It's easy to be skeptical about newfangled adaptations of Shakespeare. When presenting a play that's been staged thousands of times, it's only natural to want to find a fresh angle, but the potential risks can often outweigh the rewards.
So I was both intrigued and a tad skeptical when I learned that Nashville Shakespeare Festival's 24th Shakespeare in the Park production, Romeo & Juliet, would be set in 1894 Chicago. But now I'm a believer: David Wilkerson delivers a strong debut as a professional director, overseeing a lively and well-spoken cast and marshaling diverse design elements that conjure the Windy City around the time of the Columbian Exposition, a World's Fair celebrating the 400th anniversary of Christopher Columbus' arrival in the New World.
Here, the Montagues and Capulets are political rivals, as patersfamilias square off in an aldermanic race, the quintessential Chicago event for bombast and one-upmanship. With Jonathan Hammel's evocative stonework-and-columns set, June Kingsbury's elaborate costumes and Anne Willingham's impressive lighting transitions, this Romeo & Juliet sits comfortably in its new surroundings. Meanwhile, a small band, under the direction of Paul Carrol Binkley, plunks out some jaunty campaign tunes and incidental themes.

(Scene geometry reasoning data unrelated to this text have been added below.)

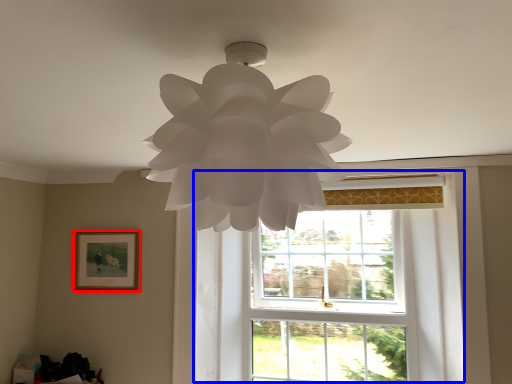 Question: Which object is further to the camera taking this photo, picture frame (highlighted by a red box) or window (highlighted by a blue box)?

Choices:
 (A) picture frame
 (B) window

Answer: (A) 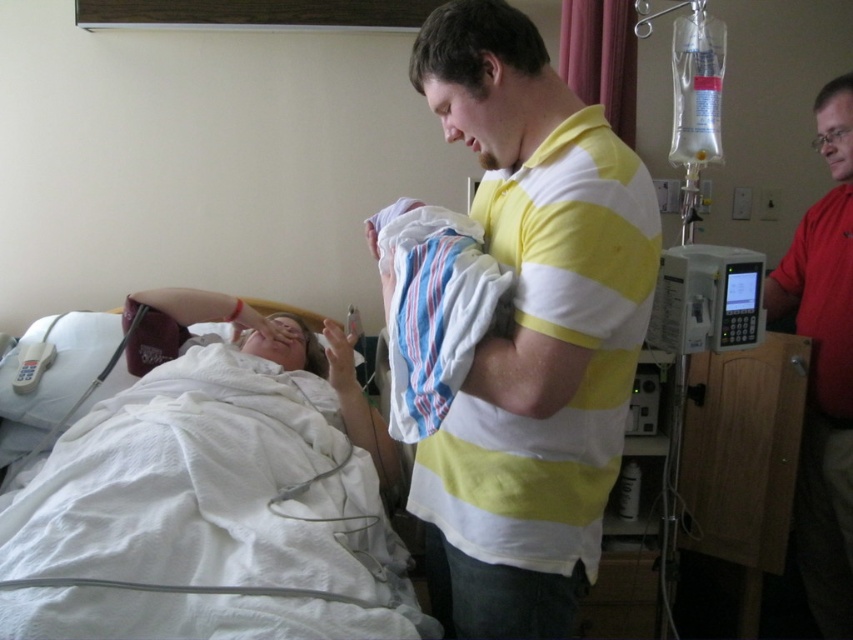 You are a nurse in this hospital scene. You need to place a small medical kit on the nearest object to the bed. Which object should you choose between the yellow striped shirt at center and the white fabric bed at upper left?

The white fabric bed at upper left is closer to the bed than the yellow striped shirt at center, so you should place the medical kit on the white fabric bed at upper left.

You are a nurse in the hospital. You need to determine which object is smaller between the yellow striped shirt at center and the white fabric bed at upper left. Which one is smaller?

The yellow striped shirt at center is smaller than the white fabric bed at upper left.

You are a medical professional in the hospital. You need to place a new medical device on the white fabric bed at upper left. What are the coordinates where you should place it?

The white fabric bed at upper left is located at coordinates point (212, 508). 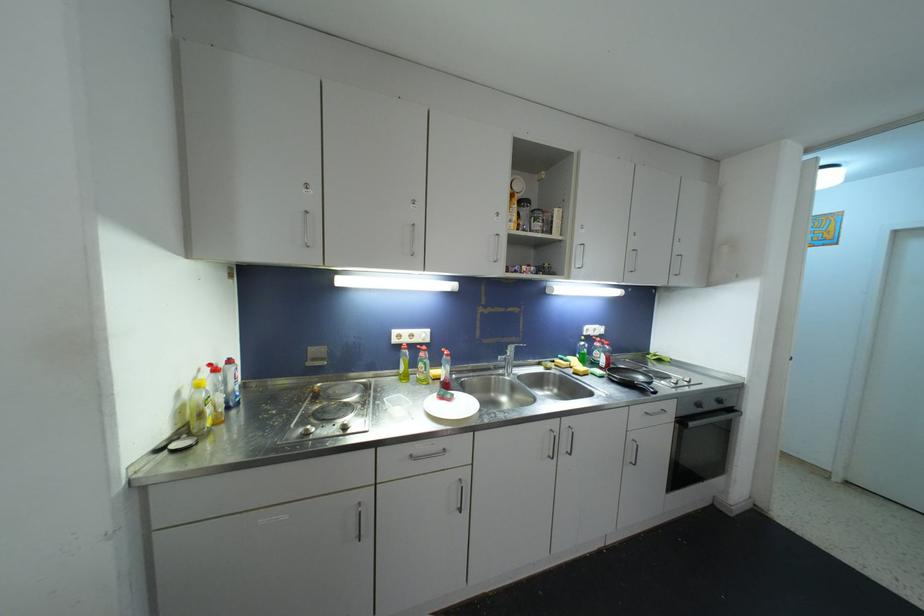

There are occasional visual nods to the science and innovation the exposition came to represent, but eventually we settle into the famous story — and once the titular star-cross'd lovers' romantic entanglements are afoot, the Chicago ambience becomes a bit of an afterthought.
But that's quite all right, because there's a story to be told, and Wilkerson has assembled an agreeable mix of veteran players and relative newcomers, most all of whom have some clue about the poetry. Bedrock Nashville thespians like Chip Arnold, Jeff Boyet and Randall Lancaster give lucid and literate readings of their roles, while Peter Vann as Mercutio and Ben Van Diepen as Tybalt dramatically set the family conflict into motion.

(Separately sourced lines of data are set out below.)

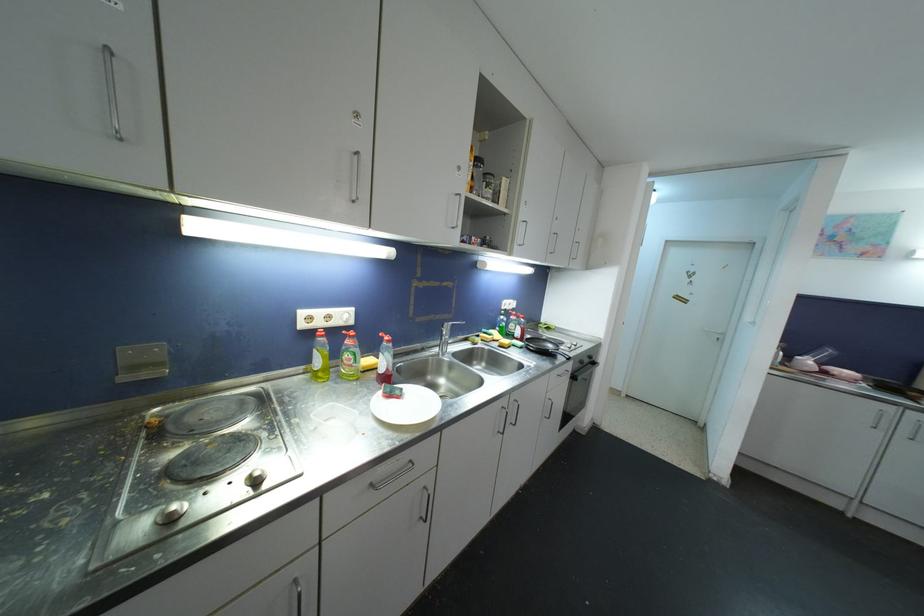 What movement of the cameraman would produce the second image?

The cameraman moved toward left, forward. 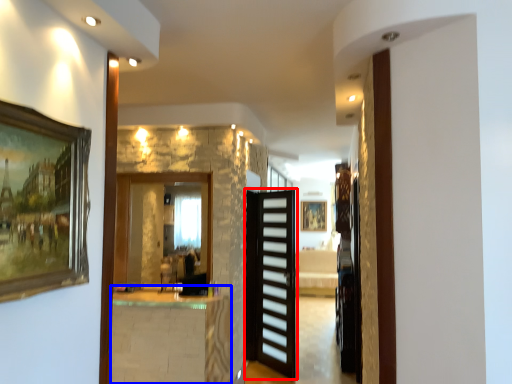 Question: Which point is further to the camera, door (highlighted by a red box) or table (highlighted by a blue box)?

Choices:
 (A) door
 (B) table

Answer: (A)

In the middle of things is Martha Wilkinson as Juliet's Nurse. Wilkinson delivers her lines with a thick brogue and an Irish washerwoman enthusiasm that initially threatens cliché. But true to her professionalism and versatility, she reins in the excess and delivers a diverse and moving portrayal that re-establishes the character as the play's pivot point, a touchstone for both high humor and abject tragedy.

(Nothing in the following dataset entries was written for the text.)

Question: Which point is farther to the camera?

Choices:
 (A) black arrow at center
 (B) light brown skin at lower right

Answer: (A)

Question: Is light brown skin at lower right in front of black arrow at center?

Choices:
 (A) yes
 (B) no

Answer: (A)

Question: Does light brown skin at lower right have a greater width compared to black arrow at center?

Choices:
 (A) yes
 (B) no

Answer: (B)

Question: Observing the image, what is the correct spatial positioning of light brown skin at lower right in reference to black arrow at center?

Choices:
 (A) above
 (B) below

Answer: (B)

Young Matthew Raich, seen earlier this season in a small but noteworthy role in Blackbird Theater's Arcadia, is Romeo, and while his performance doesn't embody the highest level of classical declamation, his passion makes up for it. He comes off as a likable lad, someone worth rooting for, and he admirably meets the production's fairly stiff physical demands, especially in the exhilarating balcony scene. His is a somewhat low-key but affecting reading, and when he speaks of Juliet's "strong proof of chastity," we might even believe in romantic idealism again.
And now a few words in praise of wispy Emily Landham, whose Juliet clearly ranks among the finest individual performances on an open-air Nashville stage in some time. Not that Juliet was ever a shrinking violet, but Landham's lassie is a spunky Chicago girl with vision for herself, a fiery concern for her beloved, and an articulate determination that clearly lets us know who's in charge. Landham's quick and wiry presence projects both youthful femininity and precocious tough-mindedness. Better still, she has a great gift for speaking the Bard, finding novel approaches to enunciation and elision that result in something pretty close to conversational speech. Bravo for that. Her scenes with Wilkinson and Raich are the heart of this production.
Of course, Chicago or not, the play's rather gruesome ending is still intact. It's no Titus Andronicus, but by the final curtain, Mercutio, Tybalt, Paris, Romeo and Juliet are all gone, and we're left with Friar Laurence's rather obvious and windy wrap-up.
Regardless, this Romeo & Juliet makes for a fine evening of theater. Rain threatened opening night, and things started a little late, but the faithful (and slightly) damp audience was well-rewarded with strong performances and imaginative direction. Nashville Shakepeare Festival's bold foray into the Second City proves to be a first-class production.